Así, por ejemplo, en el Conjunto Histórico de Sevilla, en los últimos ocho años, cuando más activo ha sido el proceso de sustitución de su caserío y las intervenciones de transformación en algunos de sus más señeros espacios públicos, la Consejería de Cultura no ha encontrado motivos para incoar más que un a todas luces ridículo y meramente testimonial ramillete de expedientes sancionadores. Y ello a pesar de las numerosas y, en determinados casos, reiteradas denuncias cursadas ante la Delegación Provincial por parte de asociaciones patrimonialistas, y a pesar de que muchas de ellas incluso han salido a la luz pública en los medios de comunicación.

9. En relación con la protección del paisaje, y como no puede ser de otra forma, celebremos la atención que le presta este proyecto de ley. Pero, como señalamos al principio, la inexistencia de instrumentos específicos que lo aborden desde la óptica medio ambiental y de ordenación del territorio condena dicha atención a terminar resultando, en la práctica, absolutamente inútil, cual mero brindis al sol.
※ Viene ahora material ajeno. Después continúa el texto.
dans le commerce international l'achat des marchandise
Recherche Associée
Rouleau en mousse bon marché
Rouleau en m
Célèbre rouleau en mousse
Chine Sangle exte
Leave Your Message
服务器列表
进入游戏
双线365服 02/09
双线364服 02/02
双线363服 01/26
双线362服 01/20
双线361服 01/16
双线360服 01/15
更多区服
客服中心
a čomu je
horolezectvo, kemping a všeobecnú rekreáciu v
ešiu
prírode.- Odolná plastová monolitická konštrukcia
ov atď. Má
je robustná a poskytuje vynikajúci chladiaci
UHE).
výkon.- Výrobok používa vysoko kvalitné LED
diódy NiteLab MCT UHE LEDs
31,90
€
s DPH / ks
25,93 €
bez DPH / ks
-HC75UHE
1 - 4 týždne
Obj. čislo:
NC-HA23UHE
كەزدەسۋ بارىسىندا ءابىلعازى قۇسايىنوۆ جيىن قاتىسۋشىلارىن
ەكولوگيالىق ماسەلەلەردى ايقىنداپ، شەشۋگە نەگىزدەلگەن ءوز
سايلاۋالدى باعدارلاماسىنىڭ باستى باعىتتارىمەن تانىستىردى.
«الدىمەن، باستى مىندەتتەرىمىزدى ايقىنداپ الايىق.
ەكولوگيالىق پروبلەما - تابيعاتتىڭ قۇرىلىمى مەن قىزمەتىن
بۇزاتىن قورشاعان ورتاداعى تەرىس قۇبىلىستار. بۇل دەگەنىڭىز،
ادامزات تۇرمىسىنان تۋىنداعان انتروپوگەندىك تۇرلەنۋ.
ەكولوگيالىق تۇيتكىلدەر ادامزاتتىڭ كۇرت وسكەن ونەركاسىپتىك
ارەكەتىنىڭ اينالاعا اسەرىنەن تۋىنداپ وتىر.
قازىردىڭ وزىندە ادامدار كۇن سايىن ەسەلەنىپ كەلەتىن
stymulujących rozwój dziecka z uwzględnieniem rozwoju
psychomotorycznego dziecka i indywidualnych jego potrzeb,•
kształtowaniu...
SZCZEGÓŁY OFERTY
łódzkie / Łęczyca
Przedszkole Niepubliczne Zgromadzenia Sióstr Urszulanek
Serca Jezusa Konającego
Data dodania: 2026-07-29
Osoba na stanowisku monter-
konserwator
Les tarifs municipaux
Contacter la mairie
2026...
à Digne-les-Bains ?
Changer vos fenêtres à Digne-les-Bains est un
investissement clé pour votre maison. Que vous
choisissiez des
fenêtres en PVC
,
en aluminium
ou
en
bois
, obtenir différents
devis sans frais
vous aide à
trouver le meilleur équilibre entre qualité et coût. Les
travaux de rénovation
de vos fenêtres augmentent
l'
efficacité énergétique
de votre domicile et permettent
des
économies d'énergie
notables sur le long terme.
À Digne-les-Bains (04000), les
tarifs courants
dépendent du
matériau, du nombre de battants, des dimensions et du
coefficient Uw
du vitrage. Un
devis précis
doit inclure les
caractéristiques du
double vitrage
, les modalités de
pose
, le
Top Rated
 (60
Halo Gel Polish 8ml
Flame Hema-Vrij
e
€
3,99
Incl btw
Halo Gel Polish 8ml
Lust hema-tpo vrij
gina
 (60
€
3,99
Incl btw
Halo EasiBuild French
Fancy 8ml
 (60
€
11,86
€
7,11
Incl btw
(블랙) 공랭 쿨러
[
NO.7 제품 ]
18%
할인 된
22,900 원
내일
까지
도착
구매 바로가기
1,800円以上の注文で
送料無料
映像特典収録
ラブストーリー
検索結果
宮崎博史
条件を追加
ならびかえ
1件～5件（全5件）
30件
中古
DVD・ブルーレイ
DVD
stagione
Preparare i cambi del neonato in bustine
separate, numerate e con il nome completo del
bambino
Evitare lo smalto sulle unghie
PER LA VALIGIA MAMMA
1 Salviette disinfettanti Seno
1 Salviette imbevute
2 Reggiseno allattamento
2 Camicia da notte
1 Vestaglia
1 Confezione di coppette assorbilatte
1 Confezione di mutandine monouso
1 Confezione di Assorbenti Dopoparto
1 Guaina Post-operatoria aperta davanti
Por último, no podemos acabar nuestra exposición sin hacer mención a una coyuntura específica, cual es la prisa que tiene el Gobierno andaluz en sacar adelante esta norma, justo al final del presente mandato, sin espacio ni tiempo ya para un debate sosegado que pudiese llevar a replanteamientos de aspectos fundamentales de la misma, en la línea de lo que venimos demandando. (Aparte de poderse deber también a la indolencia e ineficacia gubernativas, quizá sea precisamente ese efecto el que se ha buscado haciéndose las cosas así…)

Resulta obvio que el empeño del Gobierno andaluz por presentarse ante el electorado, en los ya muy próximos comicios autonómicos, con la lista “cuantitativa” de compromisos legislativos lo más cubierta posible, aunque ello sea a costa de las cualidades o calidad del trabajo realizado y de su producto final, impide las condiciones mínimas que serían necesarias para abordar una ley que, al contrario de lo que ocurre con el Gobierno, a nosotros y otros muchos colectivos nos parece fundamental y digna de merecer un tratamiento más calmado y profundo, que consideramos del todo imprescindible para una mejor defensa de nuestro patrimonio y para una mayor profundización en la participación e implicación sociales en dicha importante labor y, en general, en el propio sentido y futuro del sistema democrático.